Election polling postmortem finds flaws in polls of Midwestern states that went for Trump

Remember the chaotic election last November? How could we forget! If you followed the polls and listened to pundits, you could be forgiven for expecting Hillary Clinton to win by a large margin. But that’s not what happened, and the outcome surprised even some established pollsters, prompting an investigation of the election polls, which six months later has now been completed.

The new report released today [I’ll include a link here] by the American Association for Public Opinion Research finds that, no, the polls aren’t “broken.” National polls fared pretty well, while Midwestern state polls missed a big segment of voters leaning toward Donald Trump. The letter from FBI director James Comey about the Clinton email probe appeared to cause a small temporary shift, and quite a few undecided voters broke for Trump at the last minute, but despite that Clinton won the national vote by 2.1%, almost as much as forecast (3%) and well within the uncertainties. But Trump’s victory in states like Wisconsin, Michigan, and Pennsylvania, where non-college educated suburban white people were politicized and turned out in large numbers, caught experts off guard. (Polls gave Clinton the edge in those three states, and had she won all of them, she would’ve won with 278 vs 260 electoral votes.)

The popular vote went for Clinton, but in the end, that doesn’t matter. Pollsters need to spend more time and effort on state polls, especially in “battleground” states, to improve those polls and more accurately get the voting preferences of all segments of the population of likely voters, including those who don’t respond as often to pollsters’ phone calls or online surveys. State polls throughout the upper Midwest seem to have missed non-college educated and working-class whites in suburban and rural areas, who turned out the vote more than expected and preferentially for Trump.

There’s a couple other findings worth noting, but I’d like to make a more important point about how polls are interpreted. Many people seem to have banked on Clinton’s narrow national lead, which did not translate into an Electoral College win. It wasn’t even close. “The horse race becomes interesting news fodder, but it’s misleading,” Michael Link, past president of AAPOR, tells me.
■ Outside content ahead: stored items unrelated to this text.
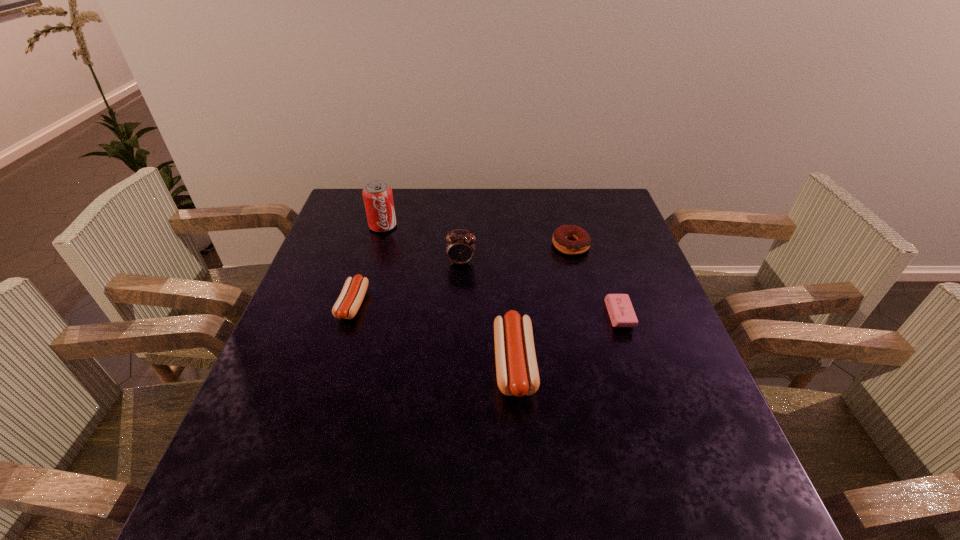 Locate an element on the screen. object positioned at the far left corner is located at coordinates (378, 199).

In the image, there is a desktop. Identify the location of vacant space at the far edge. This screenshot has width=960, height=540. (466, 204).

Identify the location of free space at the near edge of the desktop. Image resolution: width=960 pixels, height=540 pixels. (357, 451).

You are a GUI agent. You are given a task and a screenshot of the screen. Output one action in this format:
    pyautogui.click(x=<x>, y=<y>)
    Task: Click on the free space at the left edge of the desktop
    This screenshot has height=540, width=960.
    Given the screenshot: What is the action you would take?
    click(280, 348)

The height and width of the screenshot is (540, 960). In order to click on vacant area at the right edge of the desktop in this screenshot , I will do `click(647, 320)`.

The width and height of the screenshot is (960, 540). I want to click on vacant space at the near left corner of the desktop, so click(x=238, y=467).

Where is `free spot at the near right corner of the desktop`? The width and height of the screenshot is (960, 540). free spot at the near right corner of the desktop is located at coordinates (687, 460).

Image resolution: width=960 pixels, height=540 pixels. What are the coordinates of `vacant space that's between the tallest object and the fifth nearest object` in the screenshot? It's located at (477, 235).

Identify the location of vacant space that is in between the third object from left to right and the shorter sausage. (407, 284).

Where is `empty space that is in between the tallest object and the fifth nearest object`? This screenshot has height=540, width=960. empty space that is in between the tallest object and the fifth nearest object is located at coordinates (477, 235).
My sources at Ipsos and USC/LA Times concur. Polls involve collecting survey data, including data that point to whether people are likely to vote, weighting the numbers to account for who’s over- and under-represented, and estimating an error. It’s possible for many polls to miss the same portions of the population and then they’d all be biased. In any case, turning poll numbers into a forecast is a whole new ball game, and what you get is just a probability. If Clinton had a 60% chance of winning, that means Trump had a 4 out of 10 chance, which is very high. I wouldn’t bet on that. Even a 3% chance of losing is just a roll of the dice (1/36).

The fact is, lots of people drank their own Kool-Aid. They believed or wanted to believe Clinton would win, and couldn’t conceive of the possibility that the tide might turn toward Trump. When day after day you hear about Clinton leading, and some self-declared experts claim that she’s a shoo-in, it’s hard to remain skeptical. We have to be more careful and give those polls and surveys a sober look.

For more information about the changing nature of polling, check out my feature story and my news coverage on election night. Courtney Kennedy of Pew, lead author of this polling postmortem, and Lee Miringoff of Marist, a co-author, were among my sources.

Here’s some other misconceptions highlighted by the report:
1. Despite some claims (such as by Nate Silver), the Comey letter probably did not cost Clinton the election. First, it’s hard to distinguish the effects of an individual event. Second, the small apparent shift in the polls didn’t last, and support for Clinton ticked up right before the election. Based on all the data, the report concludes, “There is at best mixed evidence to suggest that the FBI announcement tipped the scales of the race.”
2. There’s no evidence of a large number of “shy Trump” voters. The idea is that Trump’s controversial statements could’ve made it uncomfortable for some people to disclose their support for him to a pollster. But unlike in the UK (where occasionally people observe a “shy Tory” effect), for example, in the US, conservatives don’t seem any less likely than liberals to tell someone their true voting preferences. The fact that live phone polls and online polls had similar numbers confirms this. The report concludes, “There is no consistent partisan favoritism in recent US polling.”
3. Other factors, like a change in turnout between 2012 and 2016, and ballot order effects in some states, don’t explain polling errors.